The hope was that the ARTISTRY-6 study would have been successful to make up for the failure shown in ARTISTRY-7. The science was ideal as well, because IL-2 is a proven drug. High-dose recombinant human IL-2 was first approved in 1992 for the treatment of patients with renal cell carcinoma (RCC). With FDA approval of Melanoma following soon afterwards. The end game here was to engineer the drug of IL-2 to bind to intermediate-affinity IL2 receptor and not high-affinity trimeric interluekin-2 receptor.
The reason why the goal was to prevent binding to the latter receptor is because then it would bring about T-regulatory cells (T-regs). The bottom line is that these T-regs would inhibit T-cells and other immune cells for starters. Plus, it would bring about an increase in toxicities for patients as well. Thus, the hope was to only bind to intermediate IL-2 receptor to bring about CD8+ and natural killer (NK) cells to eliminate the tumor. While it was a solid endeavor to tackle, it didn’t pay off.
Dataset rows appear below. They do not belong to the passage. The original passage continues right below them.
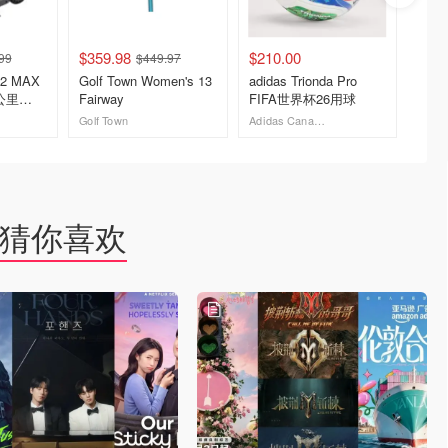
$359.98
$210.00
$38.0
99
$449.97
S2 MAX
Golf Town Women's 13
adidas Trionda Pro
蕉下 
公里
Fairway
FIFA世界杯26用球
UPF14
Golf Town
Adidas Canada 加拿大官网
去购买
去购买
猜你喜欢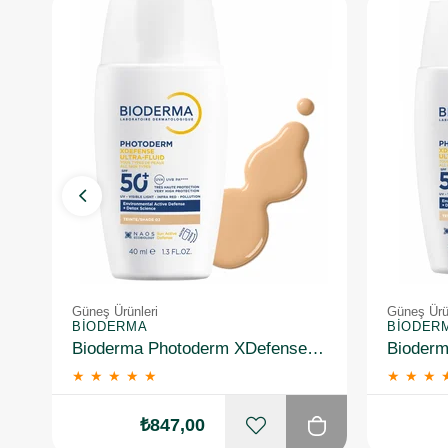
Güneş Ürünleri
Güneş Ürü
BIODERMA
BIODER
Bioderma Photoderm XDefense Ultra Fluid Light 40 ml 50 Faktör Renkli Güneş Kremi
★
★
★
★
★
★
★
★
₺847,00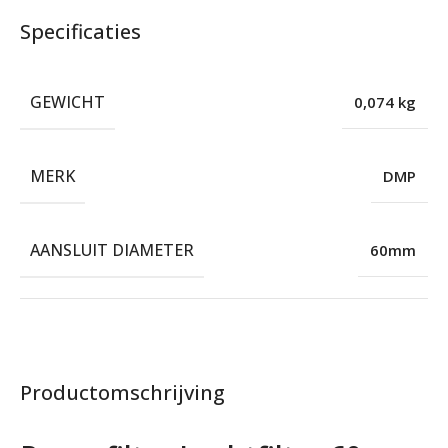
Specificaties
GEWICHT
0,074 kg
MERK
DMP
AANSLUIT DIAMETER
60mm
Productomschrijving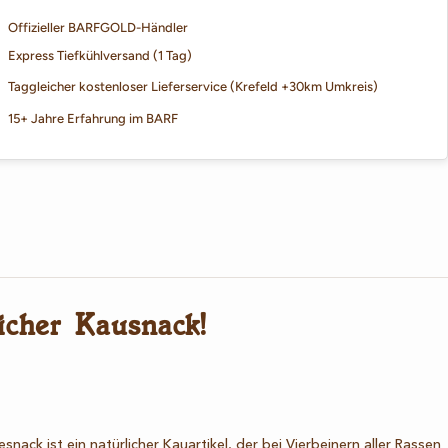
Offizieller BARFGOLD-Händler
Express Tiefkühlversand (1 Tag)
Taggleicher kostenloser Lieferservice (Krefeld +30km Umkreis)
15+ Jahre Erfahrung im BARF
icher Kausnack!
ck ist ein natürlicher Kauartikel, der bei Vierbeinern aller Rassen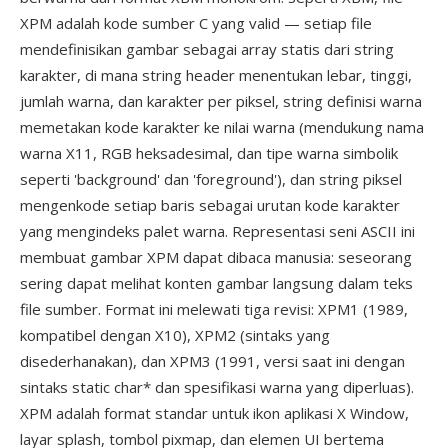
XPM adalah kode sumber C yang valid — setiap file
mendefinisikan gambar sebagai array statis dari string
karakter, di mana string header menentukan lebar, tinggi,
jumlah warna, dan karakter per piksel, string definisi warna
memetakan kode karakter ke nilai warna (mendukung nama
warna X11, RGB heksadesimal, dan tipe warna simbolik
seperti 'background' dan 'foreground'), dan string piksel
mengenkode setiap baris sebagai urutan kode karakter
yang mengindeks palet warna. Representasi seni ASCII ini
membuat gambar XPM dapat dibaca manusia: seseorang
sering dapat melihat konten gambar langsung dalam teks
file sumber. Format ini melewati tiga revisi: XPM1 (1989,
kompatibel dengan X10), XPM2 (sintaks yang
disederhanakan), dan XPM3 (1991, versi saat ini dengan
sintaks static char* dan spesifikasi warna yang diperluas).
XPM adalah format standar untuk ikon aplikasi X Window,
layar splash, tombol pixmap, dan elemen UI bertema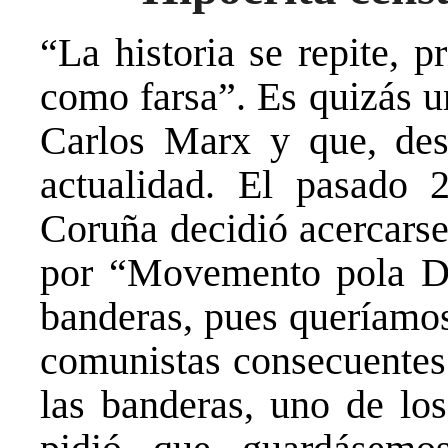
“La historia se repite, 
como farsa”. Es quizás u
Carlos Marx y que, desg
actualidad. El pasad
Coruña decidió acercarse
por “Movemento pola De
banderas, pues queríamo
comunistas consecuentes.
las banderas, uno de lo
With both the ARTISTRY-7 and ARTISTRY-6 trials failing to establish shareholder value, management of Mural chose to explore strategic alternatives. What this would entail would be to perform a merger of some sort, a sale of the company, or another financial transaction. This type of move, though, didn’t come without a major change in the company. It was forced to reduce its workforce by as much as 90%. Of course, that makes sense, because it only had $144.4 million in cash left as of December 31st of 2024.
One would think that the strategic alternative is good news, but the company laid out risk factors at the bottom of its press release. It noted that it was currently not in any type of talks with another pharmaceutical company to achieve such a business transaction. Plus, there is no guarantee it will be able to complete some type of merger or business arrangement to boost shareholder value.